Since metainfo files are recovered locally, the distributed recovery layer is responsible for recovering log entries and snapshots.

Recovering log entries

If a leader has no faulty entries, then fixing a follower is straightforward – the leader can supply them to the follower. Things get more interesting when the leader itself discovers a fault. Now we could run a leader election with the constraint that a node cannot be elected leader if its log contains a faulty entry. However, in scenarios such as those shown in (b) below, this will lead to otherwise avoidable unavailability.

So we relax the constraint, and allow a node to be elected leader even if it has faulty entries. However, the leader must fix its faulty entries before accepting new commands.

The crucial part of the recovery to ensure safety is to fix the leader’s log using the redundant copies on the followers… However, in several scenarios, the leader cannot immediately recovery its faulty entries; for example, none of the reachable followers might have any knowledge of the entry to be recovered or the entry to be recovered might also be faulty on the followers.

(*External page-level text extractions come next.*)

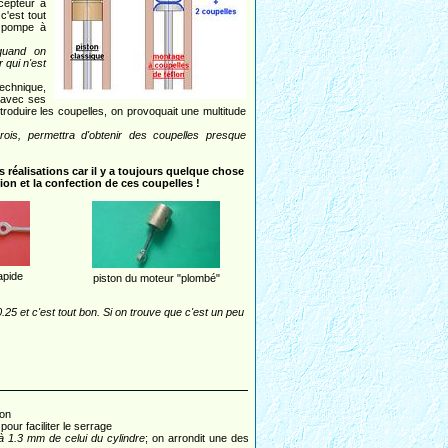
cepteur à
c'est tout
a pompe à
quand on
 qui n'est
technique,
 avec ses
troduire les coupelles, on provoquait une multitude
 crois, permettra d'obtenir des coupelles presque
 réalisations car il y a toujours quelque chose
tion et la confection de ces coupelles !
apide
piston du moteur "plombé"
0.25 et c'est tout bon. Si on trouve que c'est un peu
ton
 pour faciliter le serrage
 à 1.3 mm de celui du cylindre
; on arrondit une des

Known uncommitted entries (determined for example by checking that a majority of followers do not have the entry) can be safely discarded. A known committed entry (because one of the followers has a commit record) can be recovered from the follower with the record. When commitment can’t be quickly determined (nodes down or slow), then the leader must wait for a response.

In the unfortunate and unlikely case where all copies of an entry are faulty, the system will remain unavailable.

Recovering snapshots

Current systems including ZooKeeper and LogCabin do not handle faulty snapshots correctly: they either crash or load corrupted snapshots obliviously. CTRL aims to recover faulty snapshots from redundant copies.

In current systems, every node runs the snapshot process independently, taking snapshots at different log indices. This makes recovery complex. CTRL ensures that nodes take snapshots at the same index — identical snapshots enable chunk-based recovery. The leader announces a snapshot index, and once a majority agree on it, all nodes independently take a snapshot at that index. Once the leader learns that a majority (including itself) of nodes have committed a snapshot at an index i, it garbage collects its log up to i, and instructs the followers to do the same.

A leader recovers its faulty chunks (if any) from followers, and then fixes faulty snapshots on followers.

Recovery technique summary

The following table summarise the techniques used by CTRL for storage fault recovery.

Evaluation

I’m running out of space for today’s post, so will have to give the briefest of treatments to the evaluation. If you’re in any doubt about the need for a system like CTRL though, it’s well worth digging into.

The following table shows the results for targeted corruption testing using LogCabin and ZooKeeper — both in their original form, and retrofitted with CTRL.

Whereas recovery is theoretically possible in 2401 cases, the original systems are either unsafe or unavailable in 2355 of these. CTRL correctly recovers in all 2401 cases.

With block corruptions the original LogCabin and ZooKeeper are unsafe in about 30% of cases. With block errors, they are unavailable in about 50% of cases. CTRL correctly recovers in all cases:

With snapshot faults CTRL correctly recovers from all cases. Original ZooKeeper always crashes the node leading to unavailability and potential loss of safety. LogCabin is incorrect in about half of all cases.

In the face of file system metadata faults (e.g., corrupt inodes and directory blocks) CTRL will reliable crash the node, preserving safety.

When using SSDs, the throughput overhead of CTRL is 4% in the worst case.

The last word

Our work is only a first step in hardening distributed systems to storage faults: while we have successfully applied the PAR approach to RSM systems, other classes of systems (e.g. primary-backup, Dynamo-style quorums) still remain to be analyzed. We believe the PAR approach can be applied to such classes as well. We hope our work will lead to more work on building reliable distributed storage systems that are robust to storage faults.